Thanks! It took a while but I got through and I am being helped.


----------



## mgen1965 (Oct 4, 2021)

New2This said:


> View attachment 618539


Thank you! It helped


----------



## mgen1965 (Oct 4, 2021)

New2This said:


> It was literally two posts before this.... 🤦‍♂️


Thanks, I got in touch


----------



## mgen1965 (Oct 4, 2021)

Fromstartofinish said:


> It is impossible to explain to anyone who blindly gives their personal info out to random text or calls ,
> Why that behavior is dumb or some may say stupid.
> 
> When telling a child , hey don’t jump into that fire , cause you’ll get burnt , most don’t jump , but when an adult does not use their brain to make smart decisions , then I think a little joke about how dumb one’s decision is would be a decent response , without really saying , “ Hey dipshit ! , , Stop and think about what your doin before ya handover the keys to your kingdom .


It wasn't blindly, it was through the app while I was on the way to pick up the ride. You know, a mistake, you've never made one in your life? What a sad site this is. Some people were truly helpful and then there's guys like you with a need to feel better about yourself by belittling others. Another tough guy that wouldn't dare speak to anyone face to face the way you speak here. I got in touch with Uber and I am online now.


----------



## Amos69 (May 17, 2019)

glad to see you got it worked out.


----------



## Illini (Mar 14, 2019)

Trafficat said:


> These scams are not legal. It's just that the scammers are seldom prosecuted.


LOL, I meant UBER are legal scammers.


----------



## W00dbutcher (Jan 14, 2019)

mgen1965 said:


> It wasn't blindly, it was through the app while I was on the way to pick up the ride. You know, a mistake, you've never made one in your life? What a sad site this is. Some people were truly helpful and then there's dicks like you with a need to feel better about yourself by belittling others. Another tough guy that wouldn't dare speak to anyone face to face the way you speak here. Go f*uck yourself, I got in touch with Uber and I am online now. You can eat sh*t and die of hemorrhoids, slowly.


Hemorrhoids.. Lol








Cheers!

Damn it. Goatse.Cx block chained.. 

Long live Goatse.


----------



## Kilroy4303 (Jul 31, 2020)

Okay calm down a bit, I think there have been over reactions in this thread. I am sorry to hear about your hacking issue. I would chalk this up to a learning lesson and just move on.

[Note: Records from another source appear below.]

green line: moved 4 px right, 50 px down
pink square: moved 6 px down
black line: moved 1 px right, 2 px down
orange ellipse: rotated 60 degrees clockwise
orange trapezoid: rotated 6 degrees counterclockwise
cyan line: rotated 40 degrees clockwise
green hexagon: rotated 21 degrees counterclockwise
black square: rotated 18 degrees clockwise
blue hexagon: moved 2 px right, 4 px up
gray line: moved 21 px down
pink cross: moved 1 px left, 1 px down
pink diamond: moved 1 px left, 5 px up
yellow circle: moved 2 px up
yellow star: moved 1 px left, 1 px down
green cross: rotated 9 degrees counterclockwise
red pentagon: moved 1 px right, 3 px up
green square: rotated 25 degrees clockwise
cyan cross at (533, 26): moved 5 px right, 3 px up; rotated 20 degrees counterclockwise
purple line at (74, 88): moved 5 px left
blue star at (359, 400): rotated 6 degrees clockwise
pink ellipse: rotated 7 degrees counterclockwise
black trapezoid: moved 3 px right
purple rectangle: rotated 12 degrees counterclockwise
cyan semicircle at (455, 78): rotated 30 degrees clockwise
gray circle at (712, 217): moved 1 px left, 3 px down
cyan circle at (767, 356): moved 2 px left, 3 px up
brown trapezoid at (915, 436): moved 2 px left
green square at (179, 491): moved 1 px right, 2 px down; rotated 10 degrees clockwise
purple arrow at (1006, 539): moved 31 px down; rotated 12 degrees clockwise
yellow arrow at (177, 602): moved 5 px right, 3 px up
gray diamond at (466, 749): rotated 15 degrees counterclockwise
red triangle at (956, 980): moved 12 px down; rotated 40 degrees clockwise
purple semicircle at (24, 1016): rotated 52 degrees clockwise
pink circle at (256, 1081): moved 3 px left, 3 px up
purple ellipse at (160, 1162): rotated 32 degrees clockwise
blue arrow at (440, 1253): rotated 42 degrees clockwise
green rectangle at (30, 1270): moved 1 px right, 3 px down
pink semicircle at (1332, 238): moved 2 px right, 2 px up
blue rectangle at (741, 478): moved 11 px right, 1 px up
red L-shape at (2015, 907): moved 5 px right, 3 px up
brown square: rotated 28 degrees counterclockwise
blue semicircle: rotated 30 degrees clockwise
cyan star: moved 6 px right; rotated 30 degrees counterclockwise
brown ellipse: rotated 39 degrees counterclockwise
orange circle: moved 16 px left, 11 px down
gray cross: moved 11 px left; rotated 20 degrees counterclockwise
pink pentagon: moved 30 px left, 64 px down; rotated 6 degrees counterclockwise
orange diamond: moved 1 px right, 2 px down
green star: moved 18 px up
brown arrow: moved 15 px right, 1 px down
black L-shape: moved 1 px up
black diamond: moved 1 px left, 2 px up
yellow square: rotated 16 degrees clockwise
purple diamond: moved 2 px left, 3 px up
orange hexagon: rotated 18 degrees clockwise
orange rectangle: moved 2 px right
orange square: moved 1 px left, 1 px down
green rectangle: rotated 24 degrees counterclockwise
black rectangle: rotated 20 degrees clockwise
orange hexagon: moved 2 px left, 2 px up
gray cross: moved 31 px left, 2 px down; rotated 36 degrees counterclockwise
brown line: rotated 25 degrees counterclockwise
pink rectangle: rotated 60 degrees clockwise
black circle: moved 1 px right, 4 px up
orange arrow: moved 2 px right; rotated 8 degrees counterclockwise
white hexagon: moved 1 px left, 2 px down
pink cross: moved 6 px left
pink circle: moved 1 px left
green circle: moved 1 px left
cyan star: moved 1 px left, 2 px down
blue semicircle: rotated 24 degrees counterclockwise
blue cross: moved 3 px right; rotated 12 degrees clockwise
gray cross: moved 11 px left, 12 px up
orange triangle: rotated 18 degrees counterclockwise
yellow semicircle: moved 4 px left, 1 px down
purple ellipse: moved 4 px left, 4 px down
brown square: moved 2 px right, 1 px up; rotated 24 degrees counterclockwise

As far as reactions on this board. . .I would chalk it up to a learning lesson also. . When you post something , you are inevitably going to get some smart ass or sarcastic response. ..don't take it personally or you are going to get mad and stay mad on this board. . .


----------



## W00dbutcher (Jan 14, 2019)

Another thread gone to hell in a handbasket.


----------



## FerengiBob (Nov 6, 2019)

Well it was educational to this newbie.

It is hard enough operating a vehicle, an app, and finding pax... that incoming messages can get thru and throw you off.


----------



## 25rides7daysaweek (Nov 20, 2017)

mgen1965 said:


> *** you **, thanks for being a dick


He really cant help it
We are really sorry but we have been here for a while and see this more than "we should strike"
There are 1000 warnings about it
Unfortunately newbies are still falling for it


----------



## FLKeys (Dec 27, 2018)

I bet the vast majority of Uber drivers never visit this site, especially before they start driving Uber. They come here when they have a problem (got scammed) because they are searching for help, they have no idea these scams go on until they are hit by one.


----------



## Amos69 (May 17, 2019)

mgen1965 said:


> thank you


This thread gets written by a new member three times a week


That's 156 each year.

It's hard for us to get excited over the situation


----------



## Nicknock (Oct 11, 2021)

mgen1965 said:


> How do I get in touch with Uber? I've reported it on the site multiple times, I have not heard back. I mean, I was contacted through the app, it's crazy. Does anyone ever get their account back?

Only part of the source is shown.